The determinism check confirms the test itself is reproducible: same seed, same outcome, every run. This is what §16 guarantees.

Exercise 3 — A replay test

def replay_test(seed: int, ticks: int):
    # Live run, recording the in-queue
    live = build_world(seed=seed)
    queue_log = []
    for _ in range(ticks):
        inputs = generate_inputs(live.tick)
        for inp in inputs:
            live.in_queue.push(**inp)
        queue_log.append(live.in_queue.drain())
        tick(live)

    # Save the recording
    np.savez("queue_log.npz", **{f"tick_{i}": q for i, q in enumerate(queue_log)})

    # Replay from a fresh simulator
    replayed = build_world(seed=seed)
    data = np.load("queue_log.npz")
    for i in range(ticks):
        recorded = data[f"tick_{i}"]
        for j in range(recorded.size):
            replayed.in_queue.push(...)             # un-pack each event
        tick(replayed)

    assert hash_world(live) == hash_world(replayed), \
        "replay diverged — non-deterministic dependency leaking"

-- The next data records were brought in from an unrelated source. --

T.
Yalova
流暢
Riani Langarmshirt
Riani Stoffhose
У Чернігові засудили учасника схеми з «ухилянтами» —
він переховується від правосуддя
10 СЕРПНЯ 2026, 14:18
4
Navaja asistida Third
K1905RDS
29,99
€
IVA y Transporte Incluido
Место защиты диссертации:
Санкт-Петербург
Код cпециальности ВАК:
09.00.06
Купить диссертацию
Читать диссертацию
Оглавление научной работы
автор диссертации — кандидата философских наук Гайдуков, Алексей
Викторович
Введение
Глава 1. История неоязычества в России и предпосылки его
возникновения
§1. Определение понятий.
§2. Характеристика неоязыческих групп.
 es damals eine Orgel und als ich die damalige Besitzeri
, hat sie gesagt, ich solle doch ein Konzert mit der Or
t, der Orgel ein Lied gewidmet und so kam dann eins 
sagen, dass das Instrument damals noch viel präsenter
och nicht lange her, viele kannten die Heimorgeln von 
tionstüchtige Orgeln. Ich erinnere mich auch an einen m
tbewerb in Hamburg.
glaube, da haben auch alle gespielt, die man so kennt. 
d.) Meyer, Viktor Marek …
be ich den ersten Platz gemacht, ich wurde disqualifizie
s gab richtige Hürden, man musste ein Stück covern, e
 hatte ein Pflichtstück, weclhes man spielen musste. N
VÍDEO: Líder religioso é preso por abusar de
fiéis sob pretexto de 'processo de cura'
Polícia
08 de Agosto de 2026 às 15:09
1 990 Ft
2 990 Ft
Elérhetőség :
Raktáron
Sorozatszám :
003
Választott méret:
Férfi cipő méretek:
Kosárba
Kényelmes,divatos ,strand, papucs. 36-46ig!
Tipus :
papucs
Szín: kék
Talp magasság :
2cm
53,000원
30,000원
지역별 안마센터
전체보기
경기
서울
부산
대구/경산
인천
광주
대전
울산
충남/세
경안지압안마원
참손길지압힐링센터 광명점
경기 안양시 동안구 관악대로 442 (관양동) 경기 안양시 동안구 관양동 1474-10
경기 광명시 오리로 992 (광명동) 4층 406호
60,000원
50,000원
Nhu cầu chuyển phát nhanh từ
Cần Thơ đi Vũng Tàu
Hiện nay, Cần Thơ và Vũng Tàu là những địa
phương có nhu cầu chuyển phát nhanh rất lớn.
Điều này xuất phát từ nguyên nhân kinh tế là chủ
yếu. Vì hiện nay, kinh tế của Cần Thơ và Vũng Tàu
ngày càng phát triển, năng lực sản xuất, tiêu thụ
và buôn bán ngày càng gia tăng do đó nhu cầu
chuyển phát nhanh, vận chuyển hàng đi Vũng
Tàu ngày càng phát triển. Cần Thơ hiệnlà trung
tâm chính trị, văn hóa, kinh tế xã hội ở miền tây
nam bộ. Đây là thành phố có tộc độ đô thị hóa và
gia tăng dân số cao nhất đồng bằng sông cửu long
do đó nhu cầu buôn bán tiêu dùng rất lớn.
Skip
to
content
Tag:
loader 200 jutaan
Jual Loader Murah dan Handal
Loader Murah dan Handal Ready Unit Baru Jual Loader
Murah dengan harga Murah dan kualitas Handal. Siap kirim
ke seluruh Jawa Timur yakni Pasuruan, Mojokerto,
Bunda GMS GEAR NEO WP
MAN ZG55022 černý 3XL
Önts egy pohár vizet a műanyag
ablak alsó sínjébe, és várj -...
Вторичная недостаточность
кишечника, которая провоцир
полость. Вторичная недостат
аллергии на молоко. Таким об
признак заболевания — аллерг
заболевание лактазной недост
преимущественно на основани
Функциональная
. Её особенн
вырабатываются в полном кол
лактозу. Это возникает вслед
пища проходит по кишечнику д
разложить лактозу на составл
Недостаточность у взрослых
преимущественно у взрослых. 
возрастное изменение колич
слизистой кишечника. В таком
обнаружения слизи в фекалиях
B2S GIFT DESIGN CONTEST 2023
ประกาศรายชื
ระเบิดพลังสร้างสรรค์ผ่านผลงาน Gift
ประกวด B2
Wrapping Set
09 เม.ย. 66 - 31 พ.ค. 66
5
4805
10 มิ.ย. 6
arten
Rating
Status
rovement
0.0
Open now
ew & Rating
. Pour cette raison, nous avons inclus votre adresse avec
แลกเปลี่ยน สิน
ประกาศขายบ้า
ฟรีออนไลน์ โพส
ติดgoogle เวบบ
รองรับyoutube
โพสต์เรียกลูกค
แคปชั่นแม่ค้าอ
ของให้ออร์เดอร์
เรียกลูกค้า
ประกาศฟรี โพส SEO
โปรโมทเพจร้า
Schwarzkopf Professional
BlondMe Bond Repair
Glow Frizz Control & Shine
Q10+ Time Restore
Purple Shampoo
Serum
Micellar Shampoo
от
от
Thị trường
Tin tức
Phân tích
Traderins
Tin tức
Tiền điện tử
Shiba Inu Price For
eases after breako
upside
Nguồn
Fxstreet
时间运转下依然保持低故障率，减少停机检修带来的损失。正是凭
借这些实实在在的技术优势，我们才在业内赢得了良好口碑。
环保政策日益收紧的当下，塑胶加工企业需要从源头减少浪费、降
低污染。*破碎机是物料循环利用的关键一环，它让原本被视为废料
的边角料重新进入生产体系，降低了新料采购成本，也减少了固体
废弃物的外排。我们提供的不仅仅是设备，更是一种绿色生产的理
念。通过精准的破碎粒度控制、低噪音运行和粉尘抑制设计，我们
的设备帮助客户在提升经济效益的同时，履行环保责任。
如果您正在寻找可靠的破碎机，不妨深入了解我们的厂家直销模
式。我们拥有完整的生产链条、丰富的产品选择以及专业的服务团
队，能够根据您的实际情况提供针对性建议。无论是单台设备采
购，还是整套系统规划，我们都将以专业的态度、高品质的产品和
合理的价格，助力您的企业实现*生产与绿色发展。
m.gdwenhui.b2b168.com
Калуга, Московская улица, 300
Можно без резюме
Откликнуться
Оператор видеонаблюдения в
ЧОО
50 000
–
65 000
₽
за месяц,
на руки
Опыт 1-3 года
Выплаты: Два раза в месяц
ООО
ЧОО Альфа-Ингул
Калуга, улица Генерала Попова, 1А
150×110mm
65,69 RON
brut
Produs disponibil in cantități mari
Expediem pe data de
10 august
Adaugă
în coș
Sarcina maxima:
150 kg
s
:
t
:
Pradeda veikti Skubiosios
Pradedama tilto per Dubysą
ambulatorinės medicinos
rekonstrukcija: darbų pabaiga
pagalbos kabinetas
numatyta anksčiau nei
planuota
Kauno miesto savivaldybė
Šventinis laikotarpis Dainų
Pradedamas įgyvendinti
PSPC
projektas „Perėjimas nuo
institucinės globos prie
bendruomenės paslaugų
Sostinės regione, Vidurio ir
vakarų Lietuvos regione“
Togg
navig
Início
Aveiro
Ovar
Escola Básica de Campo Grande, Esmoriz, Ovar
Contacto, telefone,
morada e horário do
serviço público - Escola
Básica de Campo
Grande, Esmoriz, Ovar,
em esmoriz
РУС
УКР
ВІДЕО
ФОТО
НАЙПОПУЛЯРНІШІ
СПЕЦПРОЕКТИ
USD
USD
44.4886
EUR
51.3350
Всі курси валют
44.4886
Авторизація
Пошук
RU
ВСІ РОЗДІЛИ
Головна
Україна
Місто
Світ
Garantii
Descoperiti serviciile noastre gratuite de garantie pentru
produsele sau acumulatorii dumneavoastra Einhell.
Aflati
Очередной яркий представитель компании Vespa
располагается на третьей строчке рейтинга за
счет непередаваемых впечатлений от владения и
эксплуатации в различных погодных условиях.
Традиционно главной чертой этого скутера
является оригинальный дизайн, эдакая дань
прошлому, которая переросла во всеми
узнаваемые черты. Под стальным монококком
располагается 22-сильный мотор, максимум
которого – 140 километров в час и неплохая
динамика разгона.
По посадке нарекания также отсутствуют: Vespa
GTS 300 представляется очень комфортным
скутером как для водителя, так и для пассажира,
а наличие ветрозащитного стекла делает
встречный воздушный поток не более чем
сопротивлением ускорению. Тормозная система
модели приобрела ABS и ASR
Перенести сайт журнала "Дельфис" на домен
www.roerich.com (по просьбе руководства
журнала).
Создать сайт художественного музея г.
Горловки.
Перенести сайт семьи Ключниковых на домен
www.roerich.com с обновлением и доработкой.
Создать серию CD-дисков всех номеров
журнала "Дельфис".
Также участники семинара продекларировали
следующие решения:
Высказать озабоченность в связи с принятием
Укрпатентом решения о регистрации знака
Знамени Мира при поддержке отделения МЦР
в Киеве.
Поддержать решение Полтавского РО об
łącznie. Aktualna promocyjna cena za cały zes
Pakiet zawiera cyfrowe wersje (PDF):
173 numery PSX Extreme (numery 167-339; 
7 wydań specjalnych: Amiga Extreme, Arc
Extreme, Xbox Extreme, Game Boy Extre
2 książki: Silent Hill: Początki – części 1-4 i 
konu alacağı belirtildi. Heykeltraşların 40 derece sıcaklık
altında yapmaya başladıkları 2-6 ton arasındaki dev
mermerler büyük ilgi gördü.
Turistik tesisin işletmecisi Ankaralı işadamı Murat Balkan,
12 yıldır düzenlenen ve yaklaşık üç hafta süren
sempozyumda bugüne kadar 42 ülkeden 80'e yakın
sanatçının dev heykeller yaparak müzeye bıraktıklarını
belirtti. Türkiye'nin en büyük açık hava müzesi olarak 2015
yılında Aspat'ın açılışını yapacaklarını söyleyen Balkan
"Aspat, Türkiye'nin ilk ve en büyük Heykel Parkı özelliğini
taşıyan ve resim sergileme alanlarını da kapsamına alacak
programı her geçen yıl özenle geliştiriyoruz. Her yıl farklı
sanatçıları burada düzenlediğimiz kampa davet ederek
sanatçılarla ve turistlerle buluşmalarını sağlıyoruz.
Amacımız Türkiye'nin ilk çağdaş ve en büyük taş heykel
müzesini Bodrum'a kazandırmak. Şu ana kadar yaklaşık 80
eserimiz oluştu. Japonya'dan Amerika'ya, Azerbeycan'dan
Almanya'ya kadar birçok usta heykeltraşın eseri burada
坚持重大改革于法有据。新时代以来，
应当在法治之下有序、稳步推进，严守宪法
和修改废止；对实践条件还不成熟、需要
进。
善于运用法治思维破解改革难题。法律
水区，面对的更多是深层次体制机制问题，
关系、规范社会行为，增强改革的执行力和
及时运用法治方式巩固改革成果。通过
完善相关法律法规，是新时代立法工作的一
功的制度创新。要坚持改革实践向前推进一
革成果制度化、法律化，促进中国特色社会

The hashes must match. If they don’t, somewhere a system reads from outside the queue — the §35 boundary is breached. The replay test is the catch-all for “did we accidentally make this non-deterministic?”

Exercise 4 — TDD a new system

# Step 1: write the test first
def test_slow_growth_when_high_energy(world):
    """Creatures with energy > 50 should grow more slowly than those with energy <= 50."""
    # Setup
    world.energy[:world.n_active] = np.full(world.n_active, 30.0, dtype=np.float32)
    world.energy[:10] = 80.0                          # first 10 are well-fed
    
    initial_age = world.age[:world.n_active].copy()
    
    # Run the (not-yet-written) system
    apply_slow_growth(world)
    
    delta = world.age[:world.n_active] - initial_age
    # well-fed creatures grow half as fast
    assert (delta[:10] < delta[10:].mean()).all()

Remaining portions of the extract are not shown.